Author, activist and one-time Jackson County Commissioner Jeff Golden decisively defeated Medford tech entrepreneur Jessica Gomez to reclaim Oregon’s Third District Senate seat for the Democrats.
Golden led Gomez 56 to 44 percent in early returns, and received a concession call from Gomez shortly before 10 PM Tuesday.
Golden ran on his long connection to southern Oregon, where he’s lived since the 1970s, and on an unapologetically progressive platform. He went into the race with significant local name recognition, having been in the public eye for decades as a politician, writer and public media program host.
At his victory party in an Ashland restaurant, Golden said his win signaled a desire among voters to address important issues.

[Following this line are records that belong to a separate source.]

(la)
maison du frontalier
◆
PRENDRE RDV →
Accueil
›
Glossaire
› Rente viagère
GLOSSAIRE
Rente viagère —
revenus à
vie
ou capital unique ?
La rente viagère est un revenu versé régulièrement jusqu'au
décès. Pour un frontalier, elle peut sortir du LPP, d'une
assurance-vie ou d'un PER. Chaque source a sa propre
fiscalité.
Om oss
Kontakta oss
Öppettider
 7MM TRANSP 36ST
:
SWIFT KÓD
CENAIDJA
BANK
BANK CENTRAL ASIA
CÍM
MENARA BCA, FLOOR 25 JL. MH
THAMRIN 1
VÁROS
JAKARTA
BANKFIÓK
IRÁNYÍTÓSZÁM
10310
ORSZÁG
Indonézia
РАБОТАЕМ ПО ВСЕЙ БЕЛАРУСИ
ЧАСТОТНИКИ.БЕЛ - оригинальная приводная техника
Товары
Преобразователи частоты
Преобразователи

"It feels like a good night for those who are ready to get really serious about climate action and about some bold steps to make a fairer economy in Oregon," he told JPR.

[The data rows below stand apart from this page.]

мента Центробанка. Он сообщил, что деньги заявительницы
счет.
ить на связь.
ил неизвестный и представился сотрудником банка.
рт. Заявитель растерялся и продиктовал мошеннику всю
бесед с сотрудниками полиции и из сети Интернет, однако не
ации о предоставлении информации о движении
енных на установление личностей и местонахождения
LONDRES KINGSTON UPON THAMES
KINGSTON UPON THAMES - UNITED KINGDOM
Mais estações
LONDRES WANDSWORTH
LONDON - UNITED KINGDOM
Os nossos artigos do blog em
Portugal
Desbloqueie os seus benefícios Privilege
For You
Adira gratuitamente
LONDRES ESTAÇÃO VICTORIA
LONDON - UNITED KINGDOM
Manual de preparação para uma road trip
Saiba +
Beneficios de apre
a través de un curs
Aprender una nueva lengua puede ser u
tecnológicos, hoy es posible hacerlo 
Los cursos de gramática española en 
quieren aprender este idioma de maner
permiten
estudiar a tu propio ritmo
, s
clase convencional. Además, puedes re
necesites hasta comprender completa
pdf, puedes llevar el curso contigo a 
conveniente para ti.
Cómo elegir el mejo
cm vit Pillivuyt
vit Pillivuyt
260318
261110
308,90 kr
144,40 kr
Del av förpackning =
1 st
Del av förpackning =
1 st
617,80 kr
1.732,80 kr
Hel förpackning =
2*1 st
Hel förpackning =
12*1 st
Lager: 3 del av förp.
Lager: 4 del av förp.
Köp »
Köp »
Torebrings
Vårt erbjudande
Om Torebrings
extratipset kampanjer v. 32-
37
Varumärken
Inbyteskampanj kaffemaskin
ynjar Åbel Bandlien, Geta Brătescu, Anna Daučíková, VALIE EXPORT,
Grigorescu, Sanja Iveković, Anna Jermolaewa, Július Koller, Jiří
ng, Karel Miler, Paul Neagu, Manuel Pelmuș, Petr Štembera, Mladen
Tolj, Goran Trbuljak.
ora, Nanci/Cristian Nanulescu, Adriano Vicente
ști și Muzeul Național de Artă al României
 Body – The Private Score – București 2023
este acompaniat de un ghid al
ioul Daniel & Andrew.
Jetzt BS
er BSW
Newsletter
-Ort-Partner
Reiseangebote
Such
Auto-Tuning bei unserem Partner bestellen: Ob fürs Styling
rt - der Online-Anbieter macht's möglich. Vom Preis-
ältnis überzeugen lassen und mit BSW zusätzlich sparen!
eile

Gomez is a political rookie who runs a computer chip company with her husband. She was until recently a Democrat, and, in a district that has tended Democratic in recent years, sought to distance herself from some of the harsher rhetoric of national Republicans. Gomez couldn't be reached for comment Tuesday night.
Golden will reclaim the senate seat for the Democrats, who lost it after Sen. Alan Bates died in 2016 and Republican Alan DeBoer subsequently won the seat in a special election.
With Democrats also regaining their supermajority in the House, the party is in a position to pass spending bills in Salem with no Republican votes. But Golden says that doesn’t mean Democrats will have a free hand next legislative session. Even if they pass major tax reform, he says …
"Somebody’s going to be really unhappy with it, likely somebody with deep pockets, the ability to put it on the ballot. So, it’s fair to say that Oregonians as a whole will vote on any significant tax reform or tax enhancement that happens."
Golden also notes he’s had his own differences with party leadership, especially over campaign finance. He says he’ll push hard to limit the influence of corporate money and political action committees, something he says may not be universally welcomed by party leaders.